Engineering:Space Shuttle Orbital Maneuvering System

Space Shuttle OMS/RCS Pod

The underside of a left OMS/RCS pod on Space Shuttle Endeavour
Manufacturer	Aerojet
Country of origin	United States
Used on	Space Shuttle
General characteristics
Length	21.8 feet (6.6 m)
Width	11.37 feet (3.47 m) (aft) 8.14 feet (2.48 m) (forward)
Launch history
Status	Retired
Total launches	135
Successes (stage only)	134
Lower stage failed	1 (STS-51-L)
First flight	STS-1 (12 April 1981)
Last flight	STS-135 (8 July 2011)
OMS Engine
Engines	1 AJ10-190
Thrust	26.7 kilonewtons (6,000 lbf)
Specific impulse	316 seconds (vacuum)
Burn time	15 hours (maximum service life) 1250 seconds (deorbit burn) 150–250 seconds (typical burn)
Fuel	MMH/N2O4
Aft Primary RCS
Engines	Primary RCS engines
Thrust	3.87 kilonewtons (870 lbf)
Burn time	1–150 seconds (each burn) 800 seconds (total)
Fuel	MMH/N2O4
Aft Vernier RCS
Engines	Vernier RCS engines
Thrust	106 newtons (24 lbf)
Burn time	1–125 seconds (each burn)
Fuel	MMH/N2O4

The Space Shuttle Orbital Maneuvering System (OMS) is a system of hypergolic liquid-propellant rocket engines used on the Space Shuttle. Designed and manufactured in the United States by Aerojet,^[1] the system allowed the orbiter to perform various orbital maneuvers according to requirements of each mission profile: orbital injection after main engine cutoff, orbital corrections during flight, and the final deorbit burn for reentry.^[2] From STS-90 onwards the OMS were usually actually ignited part-way into the Shuttle's ascent for a few minutes to aid acceleration to orbital insertion. Notable exceptions were particularly high altitude missions such as those supporting the Hubble Space Telescope, or those with unusually heavy payloads such as STS-93/ Chandra. An OMS dump burn also occurred on STS-51-F, as part of the Abort to Orbit procedure. ^[3]

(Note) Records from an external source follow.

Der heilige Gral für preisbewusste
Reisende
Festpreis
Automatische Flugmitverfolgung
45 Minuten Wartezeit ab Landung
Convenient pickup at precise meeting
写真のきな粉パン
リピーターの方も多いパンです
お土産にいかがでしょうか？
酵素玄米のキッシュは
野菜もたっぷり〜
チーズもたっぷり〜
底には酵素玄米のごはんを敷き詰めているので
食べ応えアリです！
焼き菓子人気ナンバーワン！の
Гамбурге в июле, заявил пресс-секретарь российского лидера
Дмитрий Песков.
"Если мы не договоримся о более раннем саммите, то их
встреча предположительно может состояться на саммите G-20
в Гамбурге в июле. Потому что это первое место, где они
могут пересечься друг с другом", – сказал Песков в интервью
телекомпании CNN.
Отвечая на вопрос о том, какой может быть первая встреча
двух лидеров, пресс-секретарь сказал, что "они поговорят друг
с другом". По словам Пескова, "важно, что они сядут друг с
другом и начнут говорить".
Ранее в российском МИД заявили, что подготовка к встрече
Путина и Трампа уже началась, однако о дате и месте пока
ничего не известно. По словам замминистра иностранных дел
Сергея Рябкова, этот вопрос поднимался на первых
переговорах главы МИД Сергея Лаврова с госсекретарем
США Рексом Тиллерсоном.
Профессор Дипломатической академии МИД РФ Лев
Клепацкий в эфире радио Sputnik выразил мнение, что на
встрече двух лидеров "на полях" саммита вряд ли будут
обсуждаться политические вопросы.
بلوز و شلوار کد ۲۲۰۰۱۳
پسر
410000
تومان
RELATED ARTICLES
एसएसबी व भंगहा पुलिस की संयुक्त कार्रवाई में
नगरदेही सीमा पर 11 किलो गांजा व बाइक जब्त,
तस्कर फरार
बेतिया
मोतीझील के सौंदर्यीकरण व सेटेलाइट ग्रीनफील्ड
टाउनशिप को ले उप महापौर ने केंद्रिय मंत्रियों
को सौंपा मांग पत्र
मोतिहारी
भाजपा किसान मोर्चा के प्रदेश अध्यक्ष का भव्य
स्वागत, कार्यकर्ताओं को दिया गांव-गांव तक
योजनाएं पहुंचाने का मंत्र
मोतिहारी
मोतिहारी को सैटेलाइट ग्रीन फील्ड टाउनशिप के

The OMS consists of two pods mounted on the orbiter's aft fuselage, on either side of the vertical stabilizer.^[2] Each pod contains a single AJ10-190 engine,^[4] based on the Apollo Service Module's Service Propulsion System engine,^{[citation needed]} which produces 26.7 kilonewtons (6,000 lb_f) of thrust with a specific impulse (I_sp) of 316 seconds.^[4] The oxidizer-to-fuel ratio is 1.65-to-1, The expansion ratio of the nozzle exit to the throat is 55-to-1, The chamber pressure of the engine is 8.6 bar.^[2] The dry weight of each engine is 260 pounds. Each engine could be reused for 100 missions and was capable of a total of 1,000 starts and 15 hours of burn time.^[2]

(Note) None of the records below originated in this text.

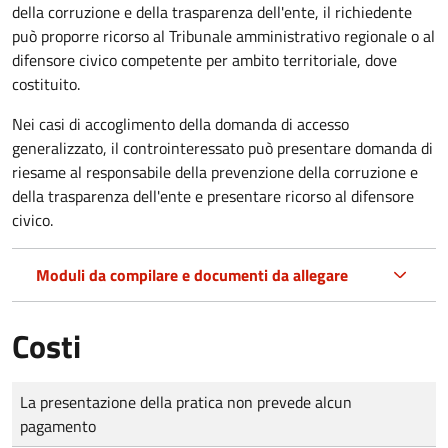
della corruzione e della trasparenza dell'ente, il richiedente
può proporre ricorso al Tribunale amministrativo regionale o al
difensore civico competente per ambito territoriale, dove
costituito.
Nei casi di accoglimento della domanda di accesso
generalizzato, il controinteressato può presentare domanda di
riesame al responsabile della prevenzione della corruzione e
della trasparenza dell'ente e presentare ricorso al difensore
civico.
Moduli da compilare e documenti da allegare
Costi
Tipo di pagamento
Importo
La presentazione della pratica non prevede alcun
pagamento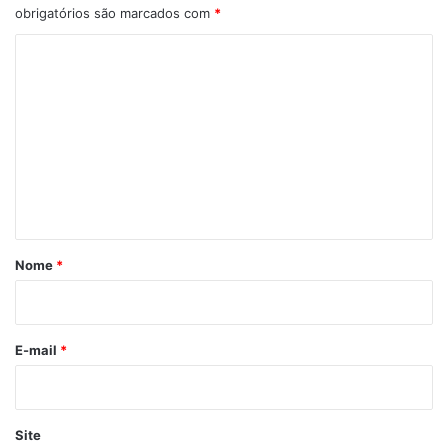
obrigatórios são marcados com
*
C
o
m
e
n
t
á
r
Nome
*
i
o
*
E-mail
*
Site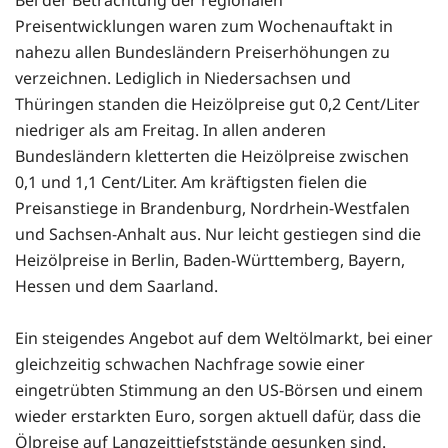
Preisentwicklungen waren zum Wochenauftakt in
nahezu allen Bundesländern Preiserhöhungen zu
verzeichnen. Lediglich in Niedersachsen und
Thüringen standen die Heizölpreise gut 0,2 Cent/Liter
niedriger als am Freitag. In allen anderen
Bundesländern kletterten die Heizölpreise zwischen
0,1 und 1,1 Cent/Liter. Am kräftigsten fielen die
Preisanstiege in Brandenburg, Nordrhein-Westfalen
und Sachsen-Anhalt aus. Nur leicht gestiegen sind die
Heizölpreise in Berlin, Baden-Württemberg, Bayern,
Hessen und dem Saarland.
Ein steigendes Angebot auf dem Weltölmarkt, bei einer
gleichzeitig schwachen Nachfrage sowie einer
eingetrübten Stimmung an den US-Börsen und einem
wieder erstarkten Euro, sorgen aktuell dafür, dass die
Ölpreise auf Langzeittiefststände gesunken sind.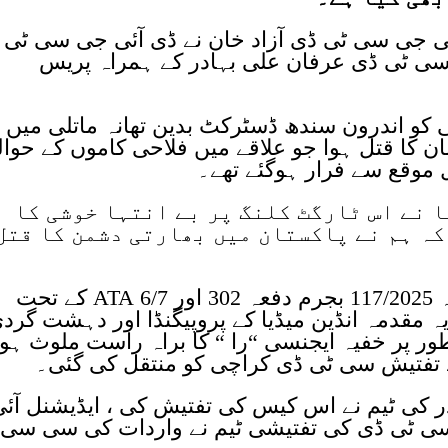
ی جی سی ٹی ڈی آزاد خان نے ڈی آئی جی سی ٹی 
سی ٹی ڈی عرفان علی بہادر کے ہمراہ پریس
خان نے بتایا کہ رواں سال 18 مئی کو اندرون سندھ ڈسٹرکٹ بدین تھانہ ماتلی میں
سالہ عبدالرحمان کا قتل ہوا جو علاقے میں فلاحی کاموں کے حوا
ل موقع سے فرار ہوگئے تھے۔
 نے اس ٹارگٹ کلنگ پر بے انتہا خوشی کا
ہ ہم نے پاکستان میں بھارتی دشمن کا قتل
مقتول عبد الرحمان کے قتل کا مقدمہ 117/2025 بجرم دفعہ 302 اور 6/7 ATA کے تحت
ہ یہ مقدمہ انڈین میڈیا کے پروپیگنڈا اور دہشت گرد
ر پر خفیہ ایجنسی “را “ کا براہ راست ملوث ہون
 تفتیش سی ٹی ڈی کراچی کو منتقل کی گئی۔
کی ٹیم نے اس کیس کی تفتیش کی ، ایڈیشنل آئی
ہ سی ٹی ڈی کی تفتیشی ٹیم نے واردات کی سی سی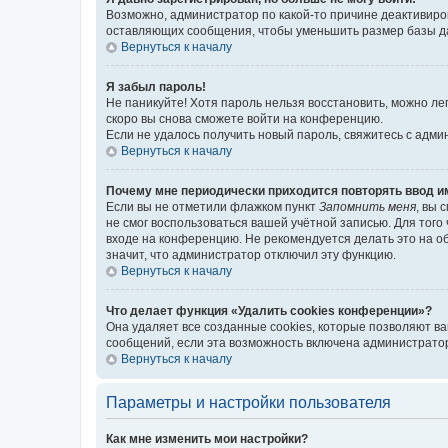
Возможно, администратор по какой-то причине деактивиро
оставляющих сообщения, чтобы уменьшить размер базы дан
Вернуться к началу
Я забыл пароль!
Не паникуйте! Хотя пароль нельзя восстановить, можно л
скоро вы снова сможете войти на конференцию.
Если не удалось получить новый пароль, свяжитесь с адм
Вернуться к началу
Почему мне периодически приходится повторять ввод и
Если вы не отметили флажком пункт
Запомнить меня
, вы 
не смог воспользоваться вашей учётной записью. Для того
входе на конференцию. Не рекомендуется делать это на об
значит, что администратор отключил эту функцию.
Вернуться к началу
Что делает функция «Удалить cookies конференции»?
Она удаляет все созданные cookies, которые позволяют в
сообщений, если эта возможность включена администратор
Вернуться к началу
Параметры и настройки пользователя
Как мне изменить мои настройки?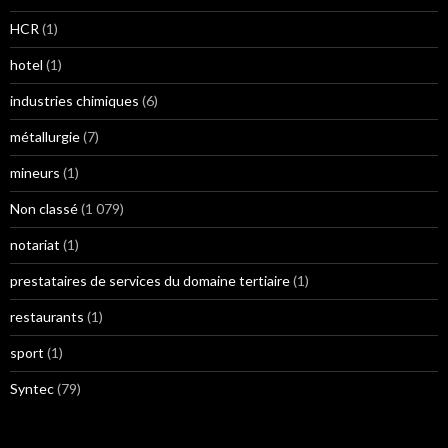
HCR
(1)
hotel
(1)
industries chimiques
(6)
métallurgie
(7)
mineurs
(1)
Non classé
(1 079)
notariat
(1)
prestataires de services du domaine tertiaire
(1)
restaurants
(1)
sport
(1)
Syntec
(79)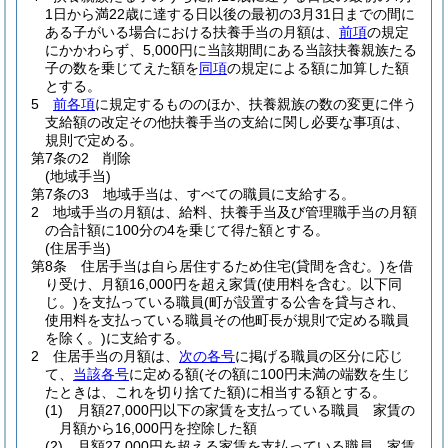
1日から満22歳に達する日以後の最初の3月31日までの間に
ある子がいる場合における扶養手当の月額は、
前項
の規定
にかかわらず、5,000円に当該期間にある当該扶養親族たる
子の数を乗じてえた額を
同項
の規定による額に加算した額
とする。
5
前各項
に規定するもののほか、扶養親族の数の変更に伴う
支給額の改定その他扶養手当の支給に関し必要な事項は、
規則で定める。
第7条の2
削除
(地域手当)
第7条の3
地域手当は、すべての職員に支給する。
2
地域手当の月額は、給料、扶養手当及び管理職手当の月額
の合計額に100分の4を乗じて得た額とする。
(住居手当)
第8条
住居手当は自ら居住するため住宅
(貸間を含む。)
を借
り受け、月額16,000円を超え家賃
(使用料を含む。以下同
じ。)
を支払っている職員
(町が設置する公舎を貸与され、
使用料を支払っている職員その他町長が規則で定める職員
を除く。)
に支給する。
2
住居手当の月額は、
次の各号
に掲げる職員の区分に応じ
て、
当該各号
に定める額
(その額に100円未満の端数を生じ
たときは、これを切り捨てた額)
に相当する額とする。
(1)
月額27,000円以下の家賃を支払っている職員 家賃の
月額から16,000円を控除した額
(2)
月額27,000円を超える家賃を支払っている職員 家賃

These pods also contained the Orbiter's aft set of reaction control system (RCS) engines, and so were referred to as OMS/RCS pods. The OM engine and RCS both burned monomethylhydrazine (MMH) as fuel, which was oxidized with dinitrogen tetroxide (N₂O₄), with the propellants being stored in tanks within the OMS/RCS pod, alongside other fuel and engine management systems.^[5] When full, the pods together carried around 4,087 kilograms (9,010 lb) of MMH and 6,743 kilograms (14,866 lb) of N₂O₄, allowing the OMS to produce a total delta-v of around 1,000 feet per second (300 m/s) with a 65,000-pound (29,000 kg) payload.^[5][6]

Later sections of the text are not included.